Stored data entries:
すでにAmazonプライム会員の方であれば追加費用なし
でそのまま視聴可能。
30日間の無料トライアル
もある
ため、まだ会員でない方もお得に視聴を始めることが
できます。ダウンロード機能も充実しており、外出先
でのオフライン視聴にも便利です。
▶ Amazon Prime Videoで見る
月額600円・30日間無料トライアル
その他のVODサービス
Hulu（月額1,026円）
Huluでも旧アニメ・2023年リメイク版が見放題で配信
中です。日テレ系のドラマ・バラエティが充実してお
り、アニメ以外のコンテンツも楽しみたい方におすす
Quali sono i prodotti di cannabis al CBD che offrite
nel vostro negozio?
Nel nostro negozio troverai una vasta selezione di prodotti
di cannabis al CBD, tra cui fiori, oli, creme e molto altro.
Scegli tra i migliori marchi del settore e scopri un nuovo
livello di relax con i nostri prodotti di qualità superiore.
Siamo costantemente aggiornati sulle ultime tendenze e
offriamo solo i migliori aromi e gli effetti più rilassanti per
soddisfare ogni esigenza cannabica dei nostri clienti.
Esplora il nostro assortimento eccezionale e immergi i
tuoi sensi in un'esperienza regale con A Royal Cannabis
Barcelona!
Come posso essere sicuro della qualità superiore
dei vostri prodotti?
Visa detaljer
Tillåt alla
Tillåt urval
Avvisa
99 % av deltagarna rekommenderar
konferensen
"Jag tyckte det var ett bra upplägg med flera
---
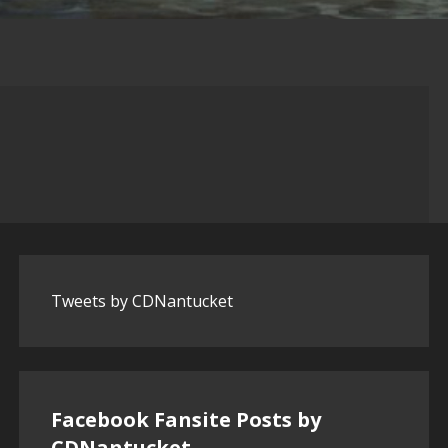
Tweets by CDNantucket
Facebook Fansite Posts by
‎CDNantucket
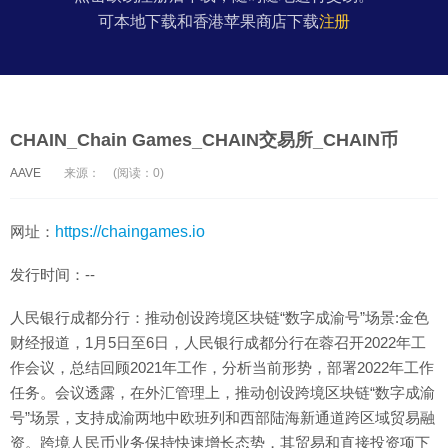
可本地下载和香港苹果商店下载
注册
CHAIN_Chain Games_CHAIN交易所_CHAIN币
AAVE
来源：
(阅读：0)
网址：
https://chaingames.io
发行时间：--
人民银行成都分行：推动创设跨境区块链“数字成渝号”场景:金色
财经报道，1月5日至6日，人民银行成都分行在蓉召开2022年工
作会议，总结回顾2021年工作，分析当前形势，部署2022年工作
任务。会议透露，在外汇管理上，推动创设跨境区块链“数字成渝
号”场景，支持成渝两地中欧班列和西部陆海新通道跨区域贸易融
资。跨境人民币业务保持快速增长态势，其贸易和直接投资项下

» PROBLEM REQUIREMENTS:
Take the lines above from the one containing "すでにAmazonプライム会員の方であれば追加費用なし" to the one containing "nel vostro negozio?" and retype them exactly, both ends included, with nothing added.

» WRITTEN RESPONSE:
すでにAmazonプライム会員の方であれば追加費用なし
でそのまま視聴可能。
30日間の無料トライアル
もある
ため、まだ会員でない方もお得に視聴を始めることが
できます。ダウンロード機能も充実しており、外出先
でのオフライン視聴にも便利です。
▶ Amazon Prime Videoで見る
月額600円・30日間無料トライアル
その他のVODサービス
Hulu（月額1,026円）
Huluでも旧アニメ・2023年リメイク版が見放題で配信
中です。日テレ系のドラマ・バラエティが充実してお
り、アニメ以外のコンテンツも楽しみたい方におすす
Quali sono i prodotti di cannabis al CBD che offrite
nel vostro negozio?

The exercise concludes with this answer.